» What you have to do: For the entries that follow, retype exactly the lines from the one containing "démontage de vos" to the one containing "cristina gama", inclusive, and only those. Images stay out of the copy.

» Exercise data:
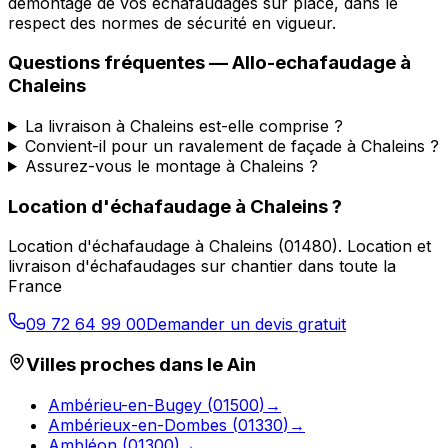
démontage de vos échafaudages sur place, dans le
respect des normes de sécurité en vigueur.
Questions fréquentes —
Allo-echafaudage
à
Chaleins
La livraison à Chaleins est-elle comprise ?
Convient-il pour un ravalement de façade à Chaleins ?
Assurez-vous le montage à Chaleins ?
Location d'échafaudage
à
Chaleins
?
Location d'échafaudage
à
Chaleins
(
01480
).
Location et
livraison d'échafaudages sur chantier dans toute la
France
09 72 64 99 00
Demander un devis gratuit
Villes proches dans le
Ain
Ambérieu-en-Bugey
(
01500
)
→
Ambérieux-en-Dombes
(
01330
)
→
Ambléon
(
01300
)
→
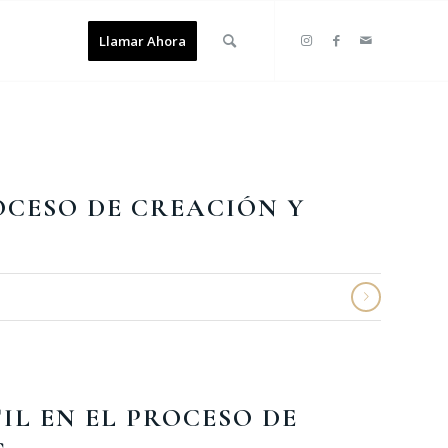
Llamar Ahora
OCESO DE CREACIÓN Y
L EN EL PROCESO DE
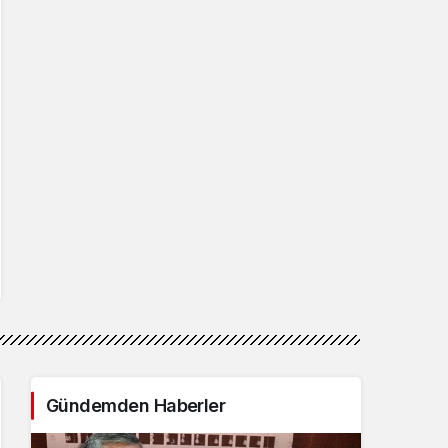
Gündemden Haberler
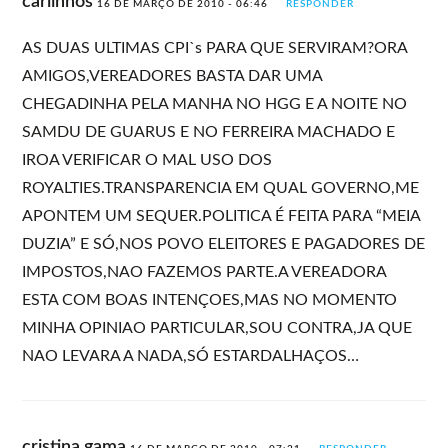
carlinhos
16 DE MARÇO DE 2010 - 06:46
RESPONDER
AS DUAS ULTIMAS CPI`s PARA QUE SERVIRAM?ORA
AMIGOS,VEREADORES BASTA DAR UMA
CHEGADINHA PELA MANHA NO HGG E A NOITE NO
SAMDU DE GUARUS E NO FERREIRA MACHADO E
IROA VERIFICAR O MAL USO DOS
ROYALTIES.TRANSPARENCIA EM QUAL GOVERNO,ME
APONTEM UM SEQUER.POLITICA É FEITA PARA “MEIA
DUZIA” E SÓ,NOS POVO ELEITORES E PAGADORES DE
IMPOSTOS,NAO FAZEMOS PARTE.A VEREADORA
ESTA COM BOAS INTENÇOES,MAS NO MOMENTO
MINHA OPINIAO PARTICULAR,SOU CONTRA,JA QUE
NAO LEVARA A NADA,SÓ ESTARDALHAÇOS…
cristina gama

---

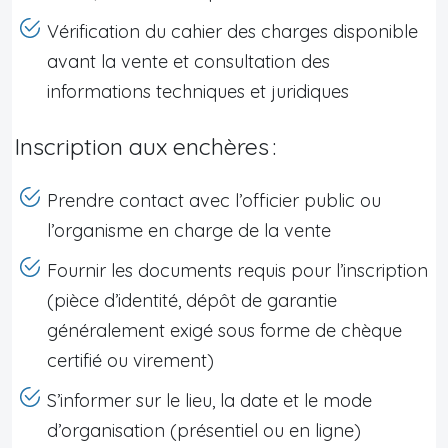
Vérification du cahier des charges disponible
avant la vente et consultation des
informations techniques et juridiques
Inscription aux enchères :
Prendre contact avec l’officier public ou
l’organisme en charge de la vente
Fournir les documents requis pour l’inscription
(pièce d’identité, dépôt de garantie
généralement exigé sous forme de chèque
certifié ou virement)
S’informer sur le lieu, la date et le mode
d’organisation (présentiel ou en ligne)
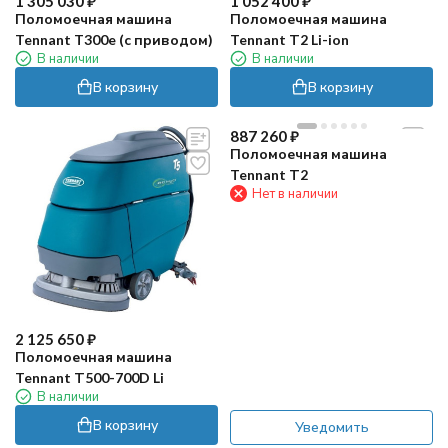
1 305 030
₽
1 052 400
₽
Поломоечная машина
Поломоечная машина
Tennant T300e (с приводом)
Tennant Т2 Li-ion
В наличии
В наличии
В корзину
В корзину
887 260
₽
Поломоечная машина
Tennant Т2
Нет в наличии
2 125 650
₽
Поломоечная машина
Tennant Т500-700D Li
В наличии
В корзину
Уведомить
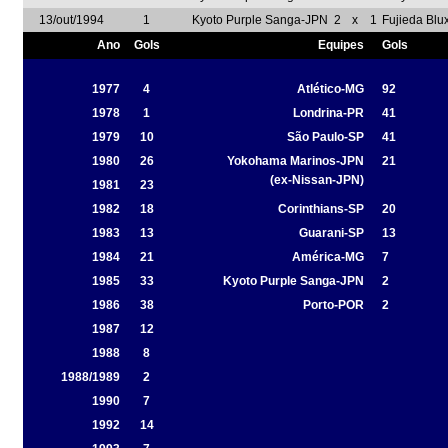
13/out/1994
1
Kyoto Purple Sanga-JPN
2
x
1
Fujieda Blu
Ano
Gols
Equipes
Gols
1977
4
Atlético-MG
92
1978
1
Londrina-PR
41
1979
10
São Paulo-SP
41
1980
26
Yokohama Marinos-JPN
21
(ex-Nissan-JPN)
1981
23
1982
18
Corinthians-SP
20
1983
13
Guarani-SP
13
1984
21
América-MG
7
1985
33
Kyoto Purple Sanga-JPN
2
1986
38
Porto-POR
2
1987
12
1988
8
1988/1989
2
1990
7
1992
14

» Task result:
démontage de vos échafaudages sur place, dans le
respect des normes de sécurité en vigueur.
Questions fréquentes —
Allo-echafaudage
à
Chaleins
La livraison à Chaleins est-elle comprise ?
Convient-il pour un ravalement de façade à Chaleins ?
Assurez-vous le montage à Chaleins ?
Location d'échafaudage
à
Chaleins
?
Location d'échafaudage
à
Chaleins
(
01480
).
Location et
livraison d'échafaudages sur chantier dans toute la
France
09 72 64 99 00
Demander un devis gratuit
Villes proches dans le
Ain
Ambérieu-en-Bugey
(
01500
)
→
Ambérieux-en-Dombes
(
01330
)
→
Ambléon
(
01300
)
→
Llamar Ahora
OCESO DE CREACIÓN Y
L EN EL PROCESO DE
Gündemden Haberler
carlinhos
16 DE MARÇO DE 2010 - 06:46
RESPONDER
AS DUAS ULTIMAS CPI`s PARA QUE SERVIRAM?ORA
AMIGOS,VEREADORES BASTA DAR UMA
CHEGADINHA PELA MANHA NO HGG E A NOITE NO
SAMDU DE GUARUS E NO FERREIRA MACHADO E
IROA VERIFICAR O MAL USO DOS
ROYALTIES.TRANSPARENCIA EM QUAL GOVERNO,ME
APONTEM UM SEQUER.POLITICA É FEITA PARA “MEIA
DUZIA” E SÓ,NOS POVO ELEITORES E PAGADORES DE
IMPOSTOS,NAO FAZEMOS PARTE.A VEREADORA
ESTA COM BOAS INTENÇOES,MAS NO MOMENTO
MINHA OPINIAO PARTICULAR,SOU CONTRA,JA QUE
NAO LEVARA A NADA,SÓ ESTARDALHAÇOS…
cristina gama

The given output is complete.